UnicodeDecodeError: 'charmap' codec can't decode byte 0x9d in position 360: character maps to <undefined> #34

narasimha1805 · 2020-04-19T20:03:03Z

Getting 'UnicodeDecodeError: 'charmap' codec can't decode byte 0x9d in position 360: character maps to ' error while importing word_topic_vectors from nlpia.book.examples.ch04_catdog_las*

Below is the error:

UnicodeDecodeError Traceback (most recent call last)
in
----> 1 from nlpia.book.examples.ch04_catdog_lsa_3x6x16 import word_topic_vectors

d:\python\lib\site-packages\nlpia\book\examples\ch04_catdog_lsa_3x6x16.py in
68 tfidfer = TfidfVectorizer(min_df=2, max_df=.6, stop_words=None, token_pattern=r'(?u)\b\w+\b')
69
---> 70 corpus = get_data('cats_and_dogs')[:NUM_DOCS]
71 docs = normalize_corpus_words(corpus, stemmer=None)
72 tfidf_dense = pd.DataFrame(tfidfer.fit_transform(docs).todense())

d:\python\lib\site-packages\nlpia\loaders.py in get_data(name, nrows, limit)
1111 return filepaths[name]
1112 elif name in DATASET_NAME2FILENAME:
-> 1113 return read_named_csv(name, nrows=nrows)
1114 elif name in DATA_NAMES:
1115 return read_named_csv(DATA_NAMES[name], nrows=nrows)

d:\python\lib\site-packages\nlpia\loaders.py in read_named_csv(name, data_path, nrows, verbose)
1003 name = DATASET_NAME2FILENAME[name]
1004 if name.lower().endswith('.txt') or name.lower().endswith('.txt.gz'):
-> 1005 return read_text(os.path.join(data_path, name), nrows=nrows)
1006 else:
1007 return read_csv(os.path.join(data_path, name), nrows=nrows)

d:\python\lib\site-packages\nlpia\futil.py in read_text(forfn, nrows, verbose)
416 """
417 tqdm_prog = tqdm if verbose else no_tqdm
--> 418 nrows = wc(forfn, nrows=nrows) # not necessary when nrows==None
419 lines = np.empty(dtype=object, shape=nrows)
420 with ensure_open(forfn) as f:

d:\python\lib\site-packages\nlpia\futil.py in wc(f, verbose, nrows)
48 tqdm_prog = tqdm if verbose else no_tqdm
49 with ensure_open(f, mode='r') as fin:
---> 50 for i, line in tqdm_prog(enumerate(fin)):
51 if nrows is not None and i >= nrows - 1:
52 break

d:\python\lib\encodings\cp1252.py in decode(self, input, final)
21 class IncrementalDecoder(codecs.IncrementalDecoder):
22 def decode(self, input, final=False):
---> 23 return codecs.charmap_decode(input,self.errors,decoding_table)[0]
24
25 class StreamWriter(Codec,codecs.StreamWriter):

UnicodeDecodeError: 'charmap' codec can't decode byte 0x9d in position 1592: character maps to

woo9904 · 2020-12-02T09:26:36Z

It is a UnicodeDecodeError.
Maybe this example can make some help for understanding about the error.
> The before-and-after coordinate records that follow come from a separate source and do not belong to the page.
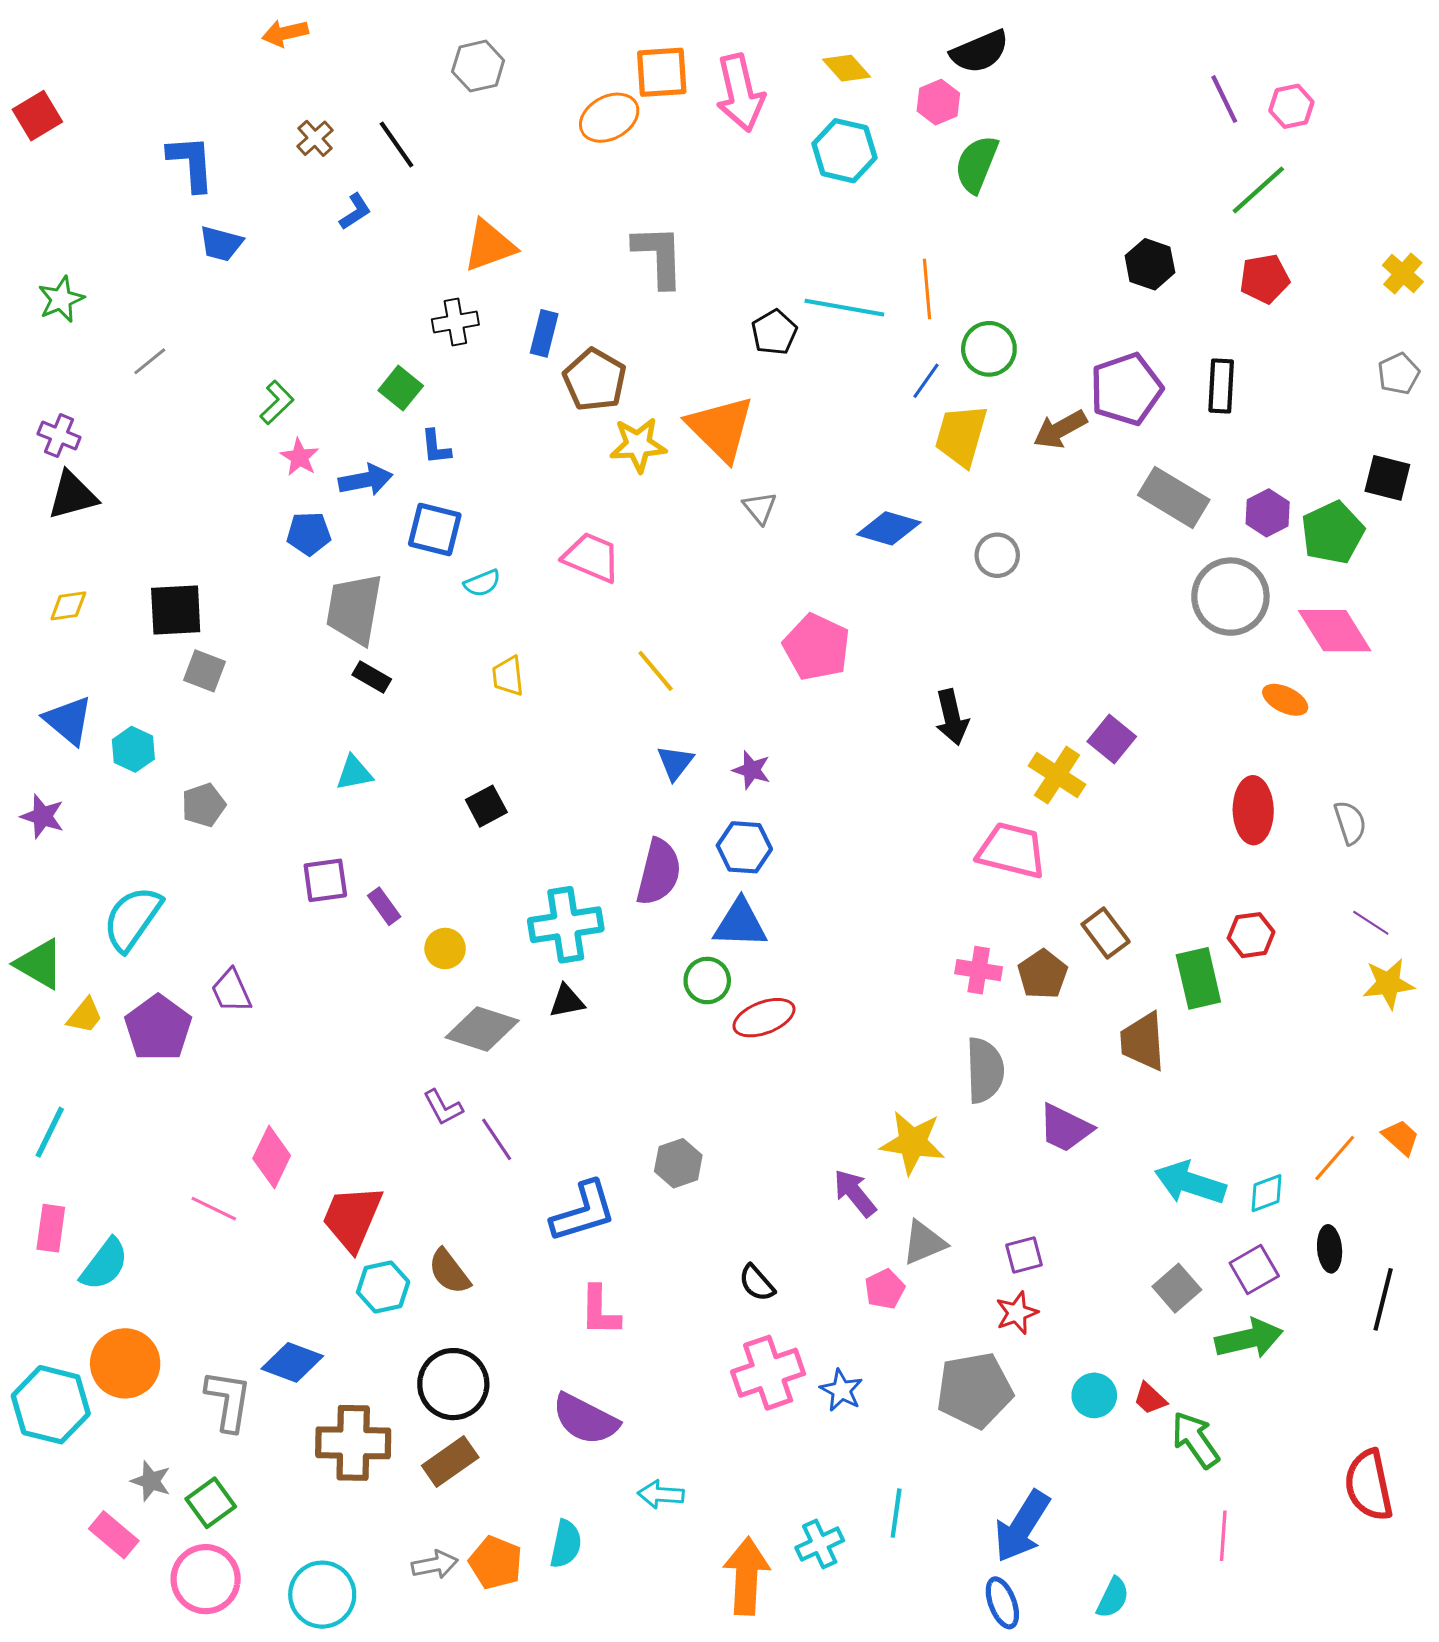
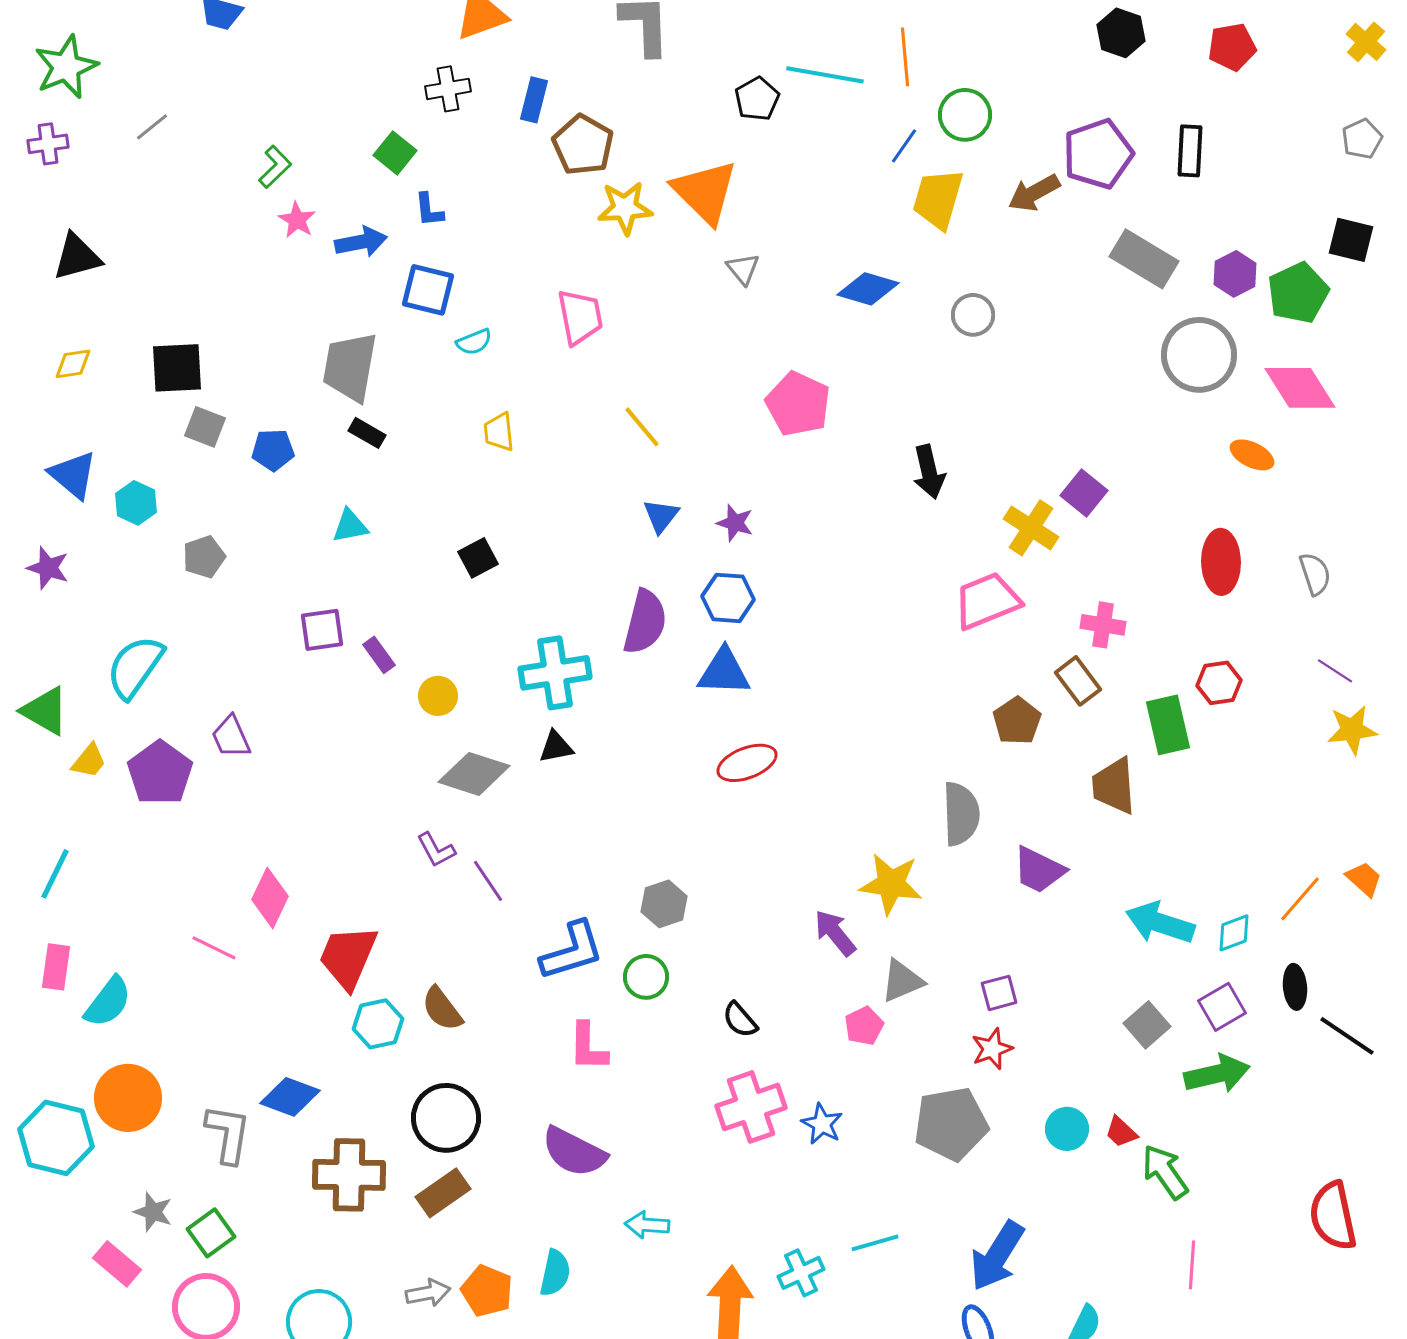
green star: (61, 299) -> (66, 67), size x1.4
purple cross: (59, 436) -> (48, 144), moved, turned -30
blue pentagon: (309, 534) -> (273, 450), moved
pink trapezoid: (592, 557) -> (580, 317), turned 56
pink trapezoid: (1012, 850) -> (987, 601), turned -36
pink cross: (979, 970) -> (1103, 625), moved
green circle: (707, 980) -> (646, 977), moved
black line: (1383, 1299) -> (1347, 1036), turned -70
cyan line: (896, 1513) -> (875, 1243), turned 66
file = open(filename, encoding="utf8")

For a solution, find futil.py file installed in your computer. (d:\python\lib\site-packages\nlpia\futil.py)

find function named ensure_open and edit some code.

fin = f
if isinstance(f, basestring):
    if len(f) <= MAX_LEN_FILEPATH:
        f = find_filepath(f) or f
        if f and (not hasattr(f, 'seek') or not hasattr(f, 'readlines')):
            if f.lower().endswith('.gz'):
                return gzip.open(f, mode=mode,encoding='UTF-8')
            return open(f, mode=mode,encoding='UTF-8')
        f = fin  # reset path in case it is the text that needs to be opened with StringIO
    else:
        f = io.StringIO(f)
elif f and getattr(f, 'closed', None):
    if hasattr(f, '_write_gzip_header'):
        return gzip.open(f.name, mode=mode,encoding='UTF-8')
    else:
        return open(f.name, mode=mode,encoding='UTF-8')
return f

I just added ",encoding='UTF-8'" when open() comes out.

danielgran · 2021-05-16T05:16:59Z

Doesn't work for me either, whats the problem?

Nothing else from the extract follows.